Only a single number is expected: how many lines of the data hold the word "wire".

** Opening INFORMATION GIVEN block **

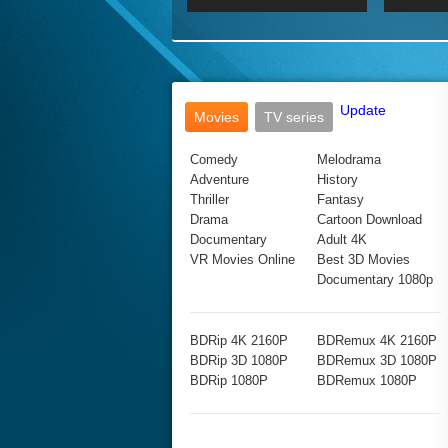
2017 Ultra HD 2160P
2160p
2015
160P
BDRemux 4K 2160P
BDRemux 1080P
Update
Movies
TV series
Comedy
Melodrama
Adventure
History
Thriller
Fantasy
Drama
Cartoon Download
Documentary
Adult 4K
VR Movies Online
Best 3D Movies
Documentary 1080p
BDRip 4K 2160P
BDRemux 4K 2160P
BDRip 3D 1080P
BDRemux 3D 1080P
BDRip 1080P
BDRemux 1080P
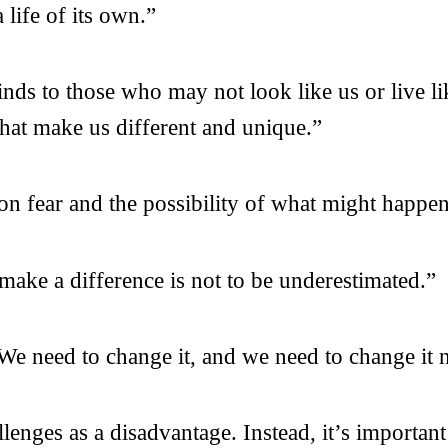
life of its own.”
ds to those who may not look like us or live li
that make us different and unique.”
n fear and the possibility of what might happen
make a difference is not to be underestimated.”
. We need to change it, and we need to change it
enges as a disadvantage. Instead, it’s important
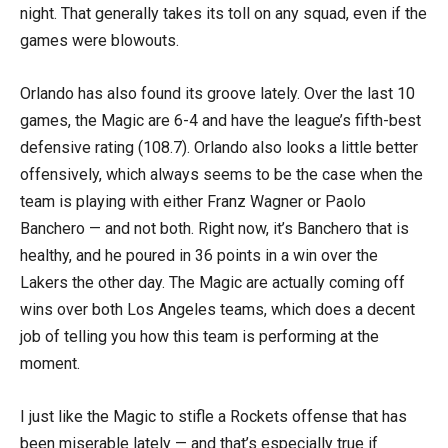
night. That generally takes its toll on any squad, even if the
games were blowouts.
Orlando has also found its groove lately. Over the last 10
games, the Magic are 6-4 and have the league’s fifth-best
defensive rating (108.7). Orlando also looks a little better
offensively, which always seems to be the case when the
team is playing with either Franz Wagner or Paolo
Banchero — and not both. Right now, it’s Banchero that is
healthy, and he poured in 36 points in a win over the
Lakers the other day. The Magic are actually coming off
wins over both Los Angeles teams, which does a decent
job of telling you how this team is performing at the
moment.
I just like the Magic to stifle a Rockets offense that has
been miserable lately — and that’s especially true if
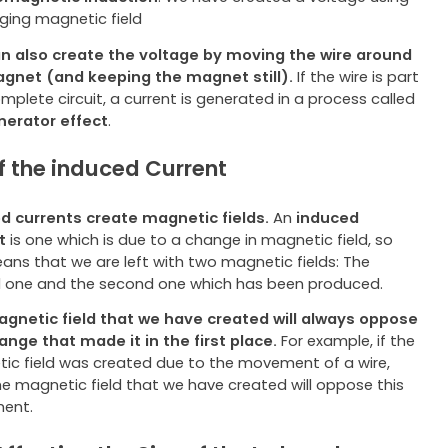
ging magnetic field
n also create the voltage by moving the wire around
gnet (and keeping the magnet still).
If the wire is part
mplete circuit, a current is generated in a process called
nerator effect
.
of the induced Current
d currents create magnetic fields.
An
induced
t
is one which is due to a change in magnetic field, so
eans that we are left with two magnetic fields: The
al one and the second one which has been produced.
gnetic field that we have created will always oppose
ange that made it in the first place.
For example, if the
ic field was created due to the movement of a wire,
he magnetic field that we have created will oppose this
ent.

** Closing INFORMATION GIVEN block **

## TASK RESULT
3